A most important aspect of biodiversity research is to follow the numbers and distribution of animals and plants over time and space. This is best carried out by standardized methods, where organisms are counted in the same way, at the same time of the year, and at the same place, year after year after year. There are several such monitoring schemes at the Biodiversity unit.

The Swedish Bird Survey

The goal of this project is to track the population and distribution changes of the Swedish breeding birds, to detect worrying changes over time. The project started in 1975 and is carried out as a citizen science project on behalf of the Swedish Environmental Protection Agency. We also cooperate with all 21 County Administrative Boards of Sweden. About 600 volunteers are counting several hundred thousand birds per year at more than 1,000 routes, literally across all of Sweden.

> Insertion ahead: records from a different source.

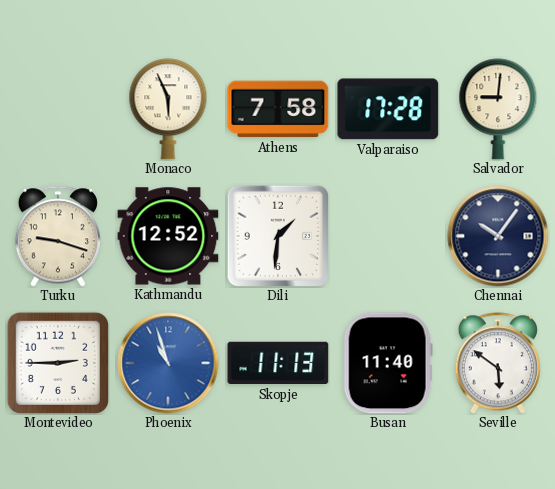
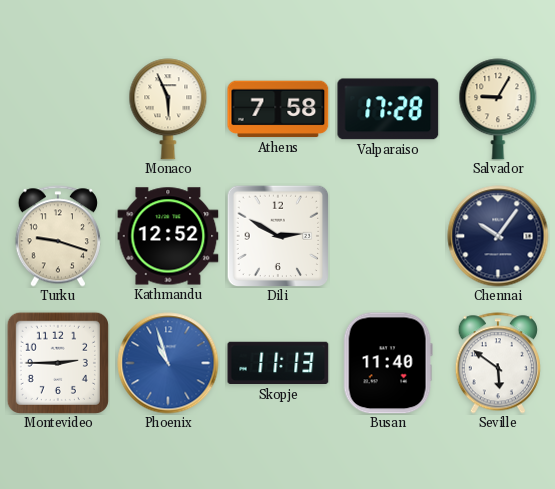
Salvador: 9:01 -> 9:05
Dili: 1:31 -> 2:50
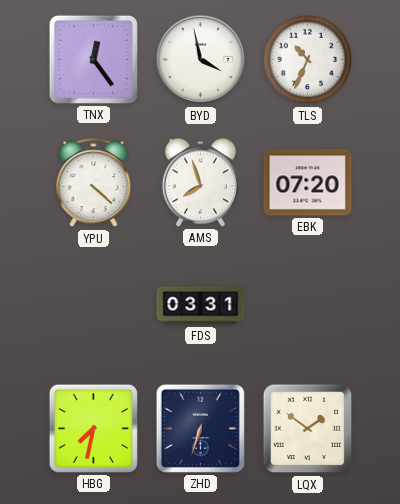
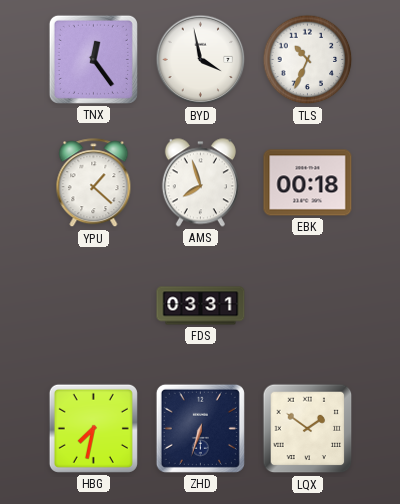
YPU: 4:22 -> 1:22
EBK: 07:20 -> 00:18
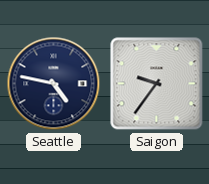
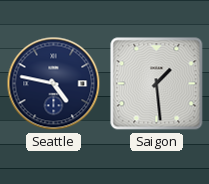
Saigon: 9:36 -> 1:29
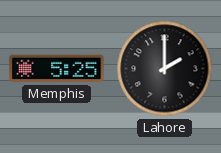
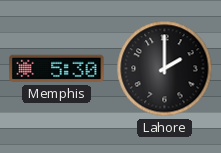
Memphis: 5:25 -> 5:30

Swedish Environmental Protection Agency – swedishepa.se

Population trends of more than 200 species are produced annually and many of them are used as indicators for the status of biodiversity in Sweden as well as in Europe. If you read or hear about bird species increasing or decreasing in numbers in Sweden, the data are most likely from this project. 

ebcc.info

The Swedish Butterfly Monitoring Scheme

The Swedish Butterfly Monitoring Scheme is a national monitoring programme coordinated by Lund University for the Swedish Environmental Protection Agency. The scheme started in 2010 and is a volunteer-based citizen science programme involving more than 250 butterfly enthusiasts covering 400 sites from all over Sweden. Beddingestrand in the south to Vuollerim in the north.

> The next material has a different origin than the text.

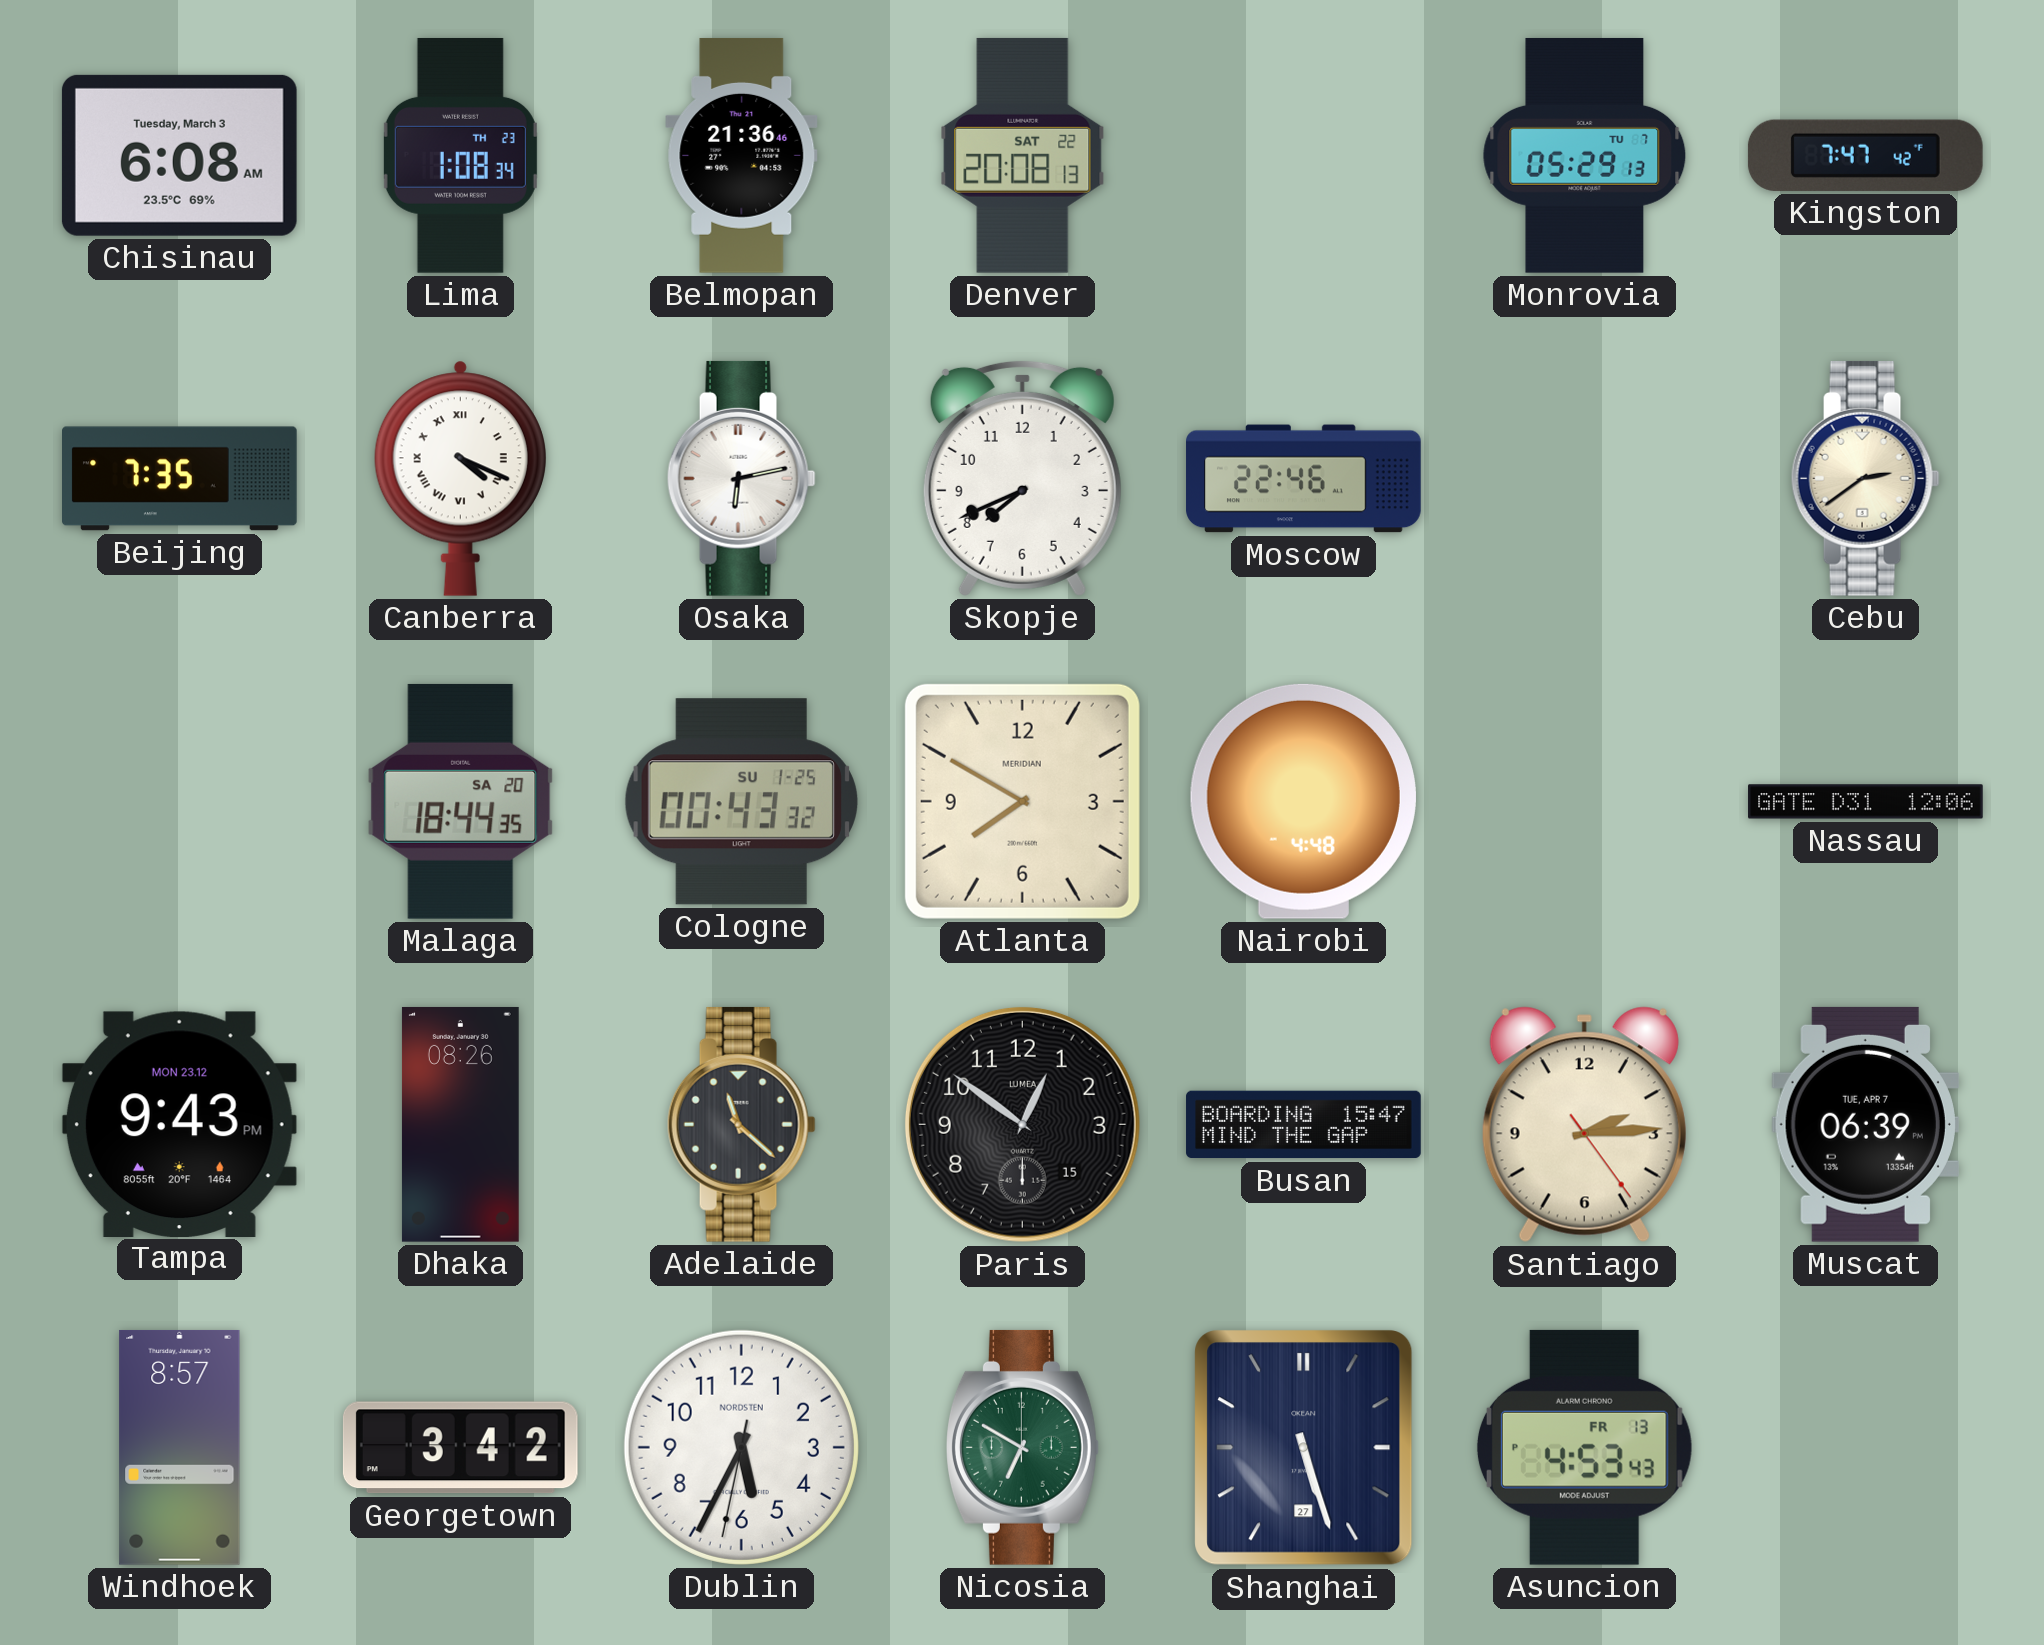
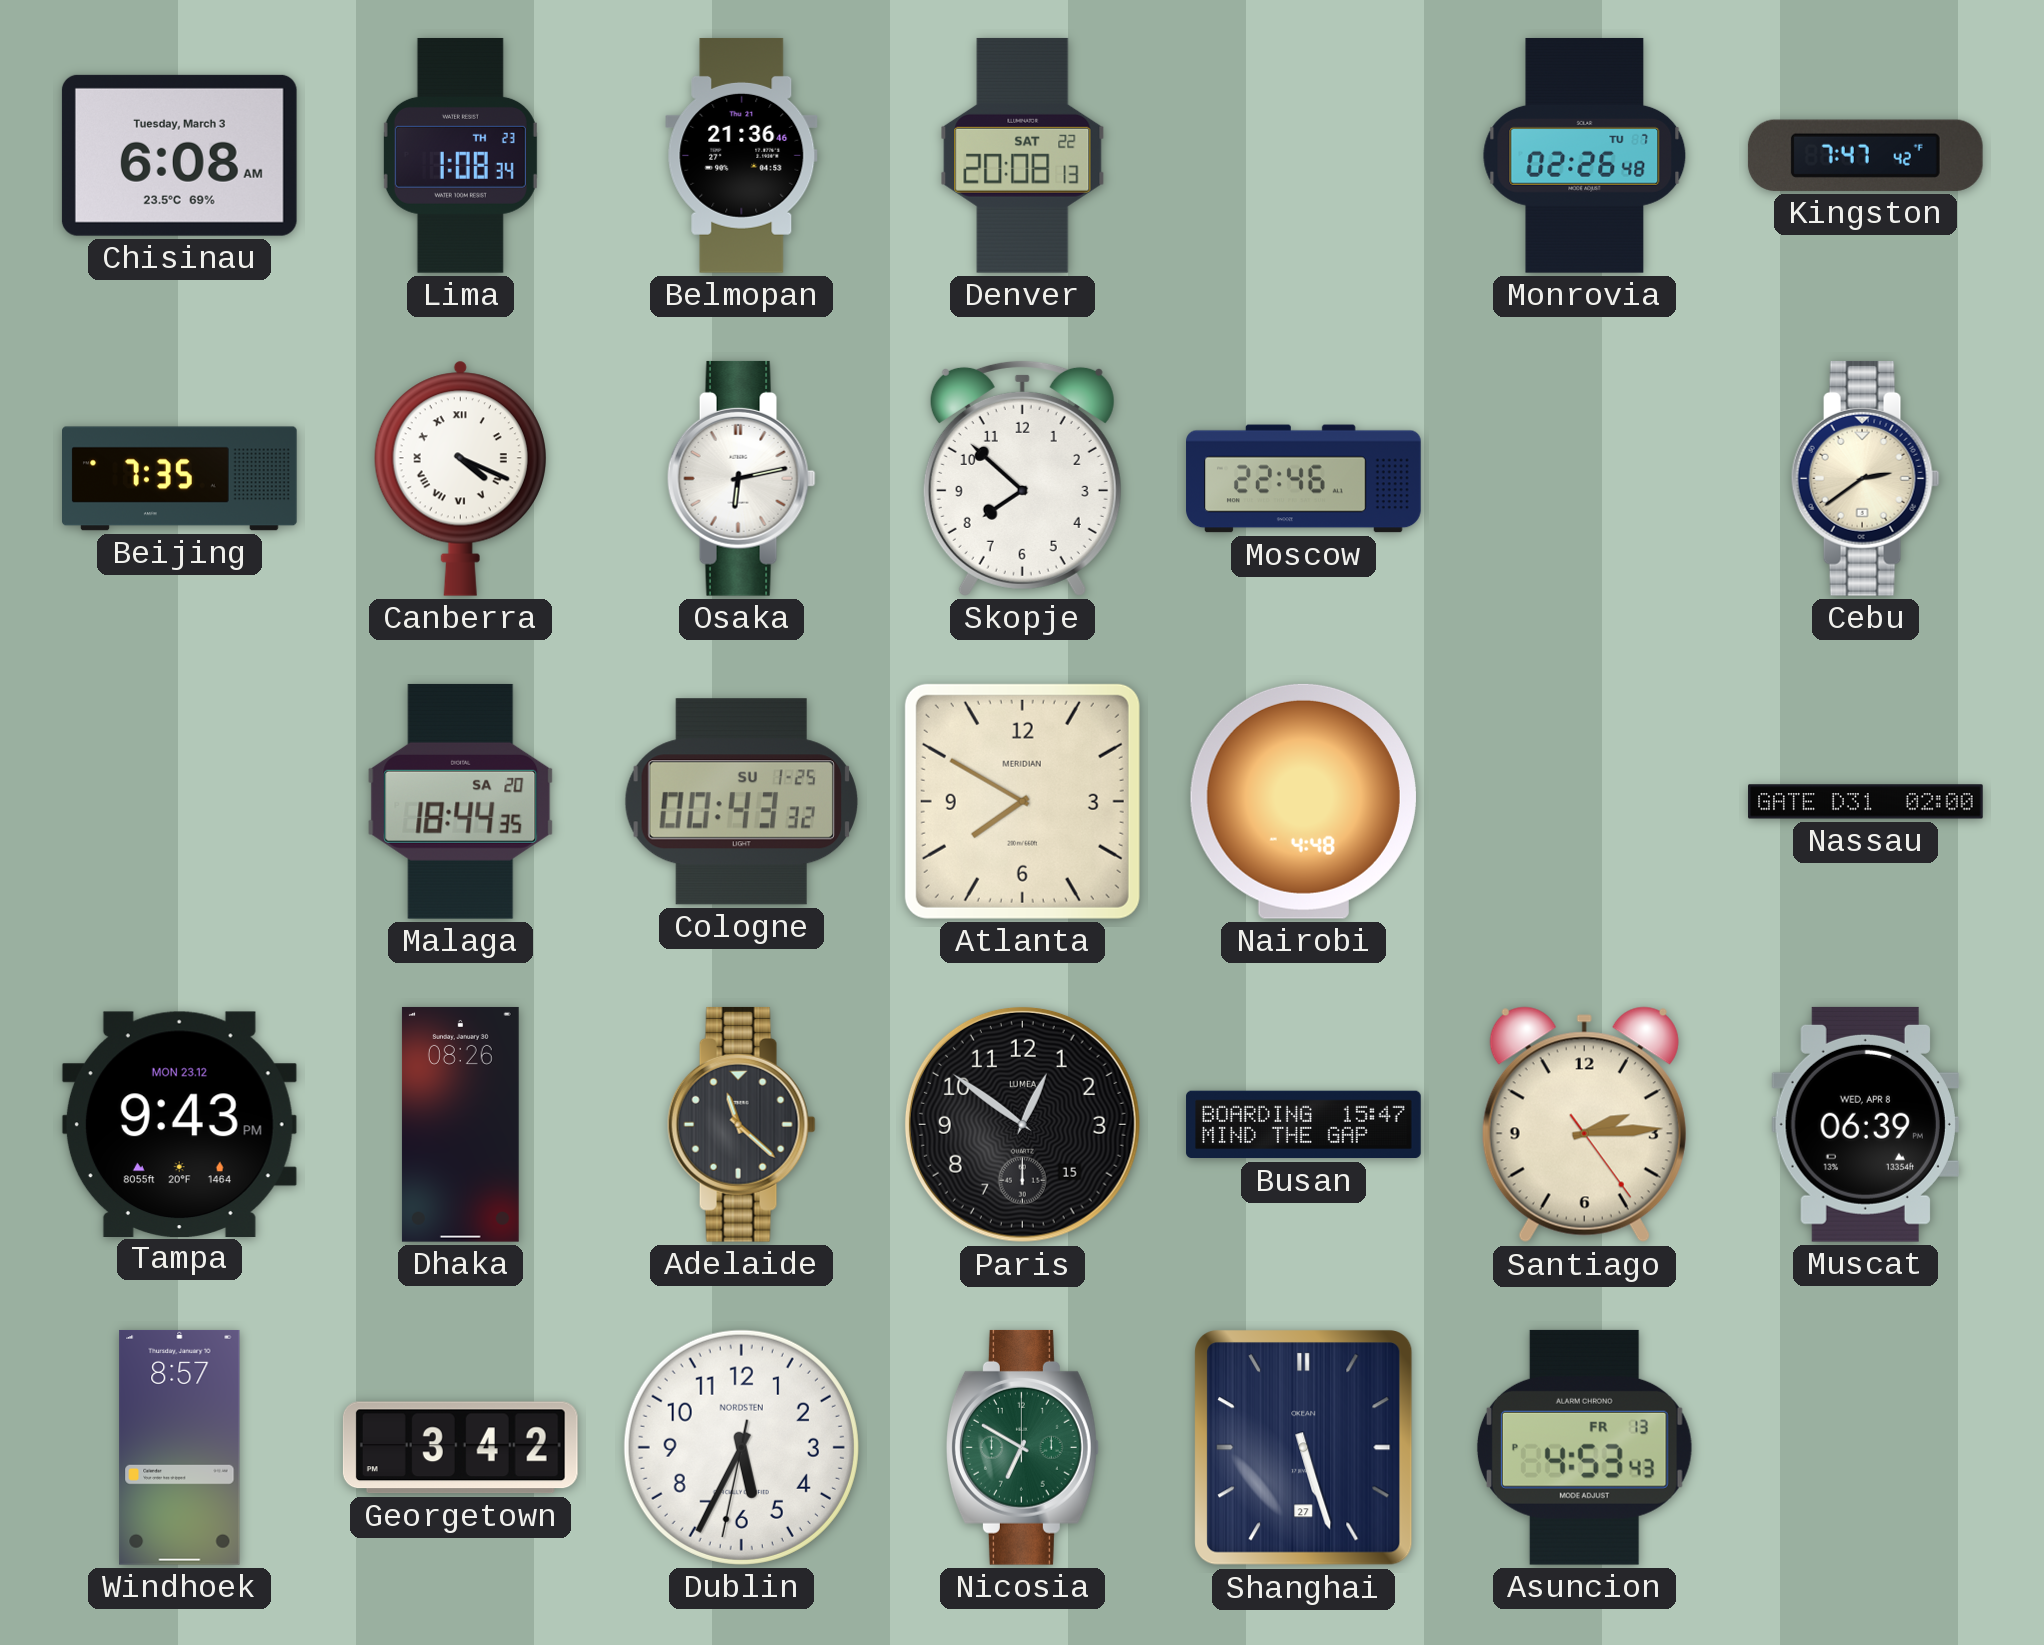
Monrovia: 05:29 -> 02:26
Skopje: 7:41 -> 7:52
Nassau: 12:06 -> 02:00
Muscat date: TUE, APR 7 -> WED, APR 8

Like the Swedish Bird Survey, we produce population trends for an important part of the Swedish fauna, in our case our burnet moths and butterflies. We deliver annual trends for 90 Swedish species. Some of these trends form part of environmental indicators that are used to evaluate the Environmental Objectives of Sweden. The most important one so far is the Grassland Butterfly Indicator which we have delivered regionally and nationally since 2013. These analyses are part of the European Grassland Butterfly Indicator which we produce in collaboration with the European Environment Agency and 18 other European Butterfly monitoring schemes within the organisation Butterfly Conservation Europe.

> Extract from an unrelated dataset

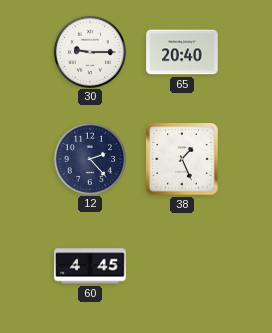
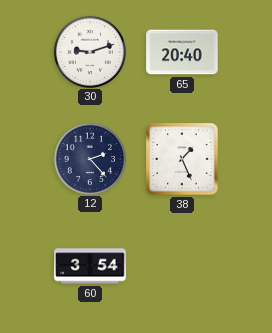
30: 9:15 -> 9:12
60: 4:45 -> 3:54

Birds, insects and birch in Lapland (LUVRE)

The Vindelfjällen Nature Reserve is situated in the Fennoscandian mountain ridge, just south of the Polar Circle. It is one of Europe’s largest protected areas. With the small village Ammarnäs as base, scientist from Lund and other Swedish universities have studied birds, invertebrates and birch flowering in the reserve annually since 1963.

Vindelfjällen Nature Reserve (in Swedish) – vindelfjallen.se

The core projects involve monitoring the number of birds on montane tundra and in sub-alpine birch forest. The reproductive success of forest birds is studied in nest boxes and by mist-netting in late summer. The invertebrate fauna and the production of birch flowers (which is indicative of seed production) are also monitored.